DATA UNDER STUDY.
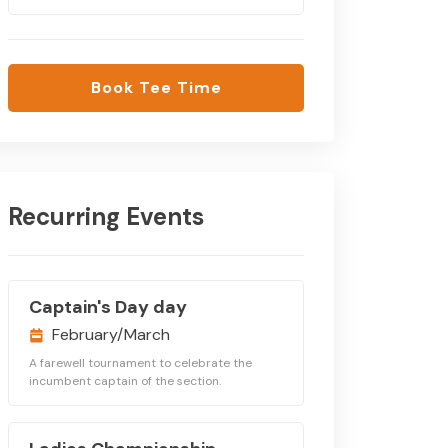
Book Tee Time
Recurring Events
Captain's Day day
February/March
A farewell tournament to celebrate the
incumbent captain of the section.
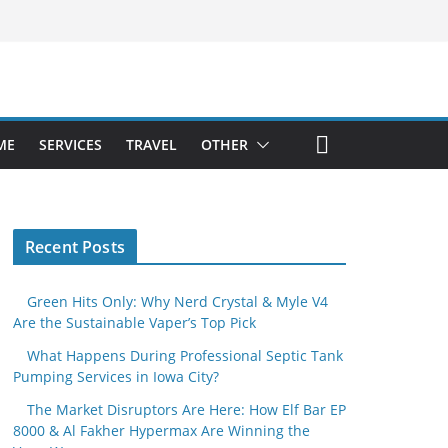
ME
SERVICES
TRAVEL
OTHER
Recent Posts
Green Hits Only: Why Nerd Crystal & Myle V4
Are the Sustainable Vaper’s Top Pick
What Happens During Professional Septic Tank
Pumping Services in Iowa City?
The Market Disruptors Are Here: How Elf Bar EP
8000 & Al Fakher Hypermax Are Winning the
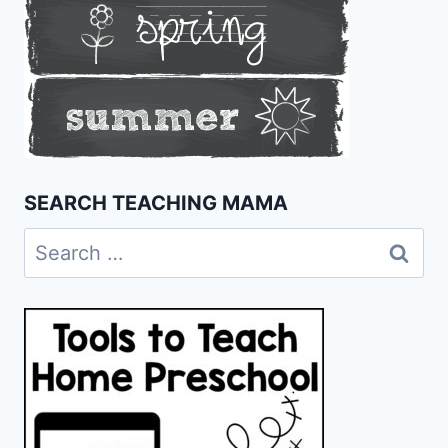
SEARCH TEACHING MAMA
Search
for:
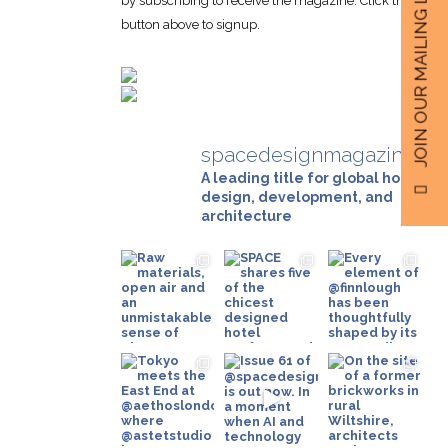
JOIN OUR MAILING LIST
by subscribing to receive the magazine. Click the
button above to signup.
spacedesignmagazine
A leading title for global hotel
design, development, and
architecture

WHAT YOU ARE ASKED TO DO.
Excluding pictures, reproduce the listing above exactly as it stands.

EXPECTED OUTPUT.
Book Tee Time
Recurring Events
Captain's Day day
February/March
A farewell tournament to celebrate the
incumbent captain of the section.
ME
SERVICES
TRAVEL
OTHER
Recent Posts
Green Hits Only: Why Nerd Crystal & Myle V4
Are the Sustainable Vaper’s Top Pick
What Happens During Professional Septic Tank
Pumping Services in Iowa City?
The Market Disruptors Are Here: How Elf Bar EP
8000 & Al Fakher Hypermax Are Winning the
SEARCH TEACHING MAMA
Search
for:
JOIN OUR MAILING LIST
by subscribing to receive the magazine. Click the
button above to signup.
spacedesignmagazine
A leading title for global hotel
design, development, and
architecture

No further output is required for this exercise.